Обсуждать невыносимые условия никому не приходит в голову. Да это только теперь их можно назвать невыносимыми. Тогда их выносили безропотно. Днем вся речь — только двух типов: жалобы на боль и призыв «санитар! банку!». Перед ночью к двум означенным темам добавляются воспоминания о боях. Лексика того языка, на котором ведутся рассказы, всего слов на пять-шесть богаче, чем язык, предложенный Ф. М. Достоевским в «Дневнике писателя», и состоявший, как мы помним, из одного весьма короткого односложного слова.
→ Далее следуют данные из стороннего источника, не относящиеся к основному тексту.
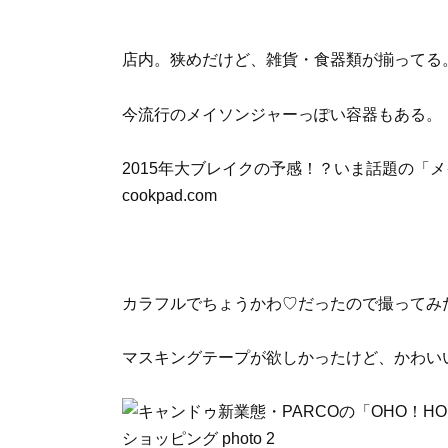
店内。狭めだけど、雑貨・食器類が揃ってる
今流行のメイソンジャーっぽい容器もある。
2015年大ブレイクの予感！？いま話題の「メ
cookpad.com
カラフルでちょうかわ♡だったので撮ってみ
マスキングテープが欲しかったけど、かわい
То есть, в нашем госпитальном языке шесть-семь слов.
Типичная фраза: «Слышу, б…, летят. Ну я, б…, думаю, а он х…к, х…к, и все. Потом, как е…л! Ну, б…!» — всем все было понятно. Рассказчик угадывается по голосу и направлению, откуда идет вещание. Слушаем, не перебивая, а солируем по очереди.
Потом началась дезинфекция, прожарка обмундирования, мытье. Потом я вдвоем с одним «ходячим» оказался в малюсенькой пустой совхозной квартирке. Пока мой ходячий уходил на прогулки, промысел (Какой? А какой угодно, что попадется) и на кухню за официальной пищей, я занимался другим делом. С трудом передвигаясь с помощью костыля и палки, я обнаружил в одном углу комнаты мешок с фасолью. Сосед добывал дрова и уголь, приносил воду, а я в его отсутствие варил фасоль. Вкусно и сытно.
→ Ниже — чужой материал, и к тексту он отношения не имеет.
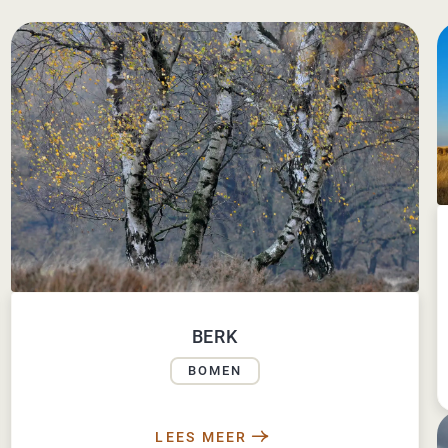
BERK
BOMEN
LEES MEER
В один из дней немцы подвергли сильной бомбежке Миллерово в двадцати километрах севернее Тарасовки. Земля и стекла дрожали целый час, а столбы дыма занимали полнеба и были так высоки, что казалось все происходит рядом, за холмом.
Возвратившимся хозяевам квартирки немного фасоли еще осталось, а нас вернули в прежнюю палату, где на полу уже были приготовлены набитые соломой тюфяки. К концу марта, когда железную дорогу восстановили, нас погрузили в теплушки. Нары были только нижние. На них тюфяки, простыни (!) и одеяла. Приятно постукивало и покачивало. Ощущалось надежное умиротворяющее движение от фронта.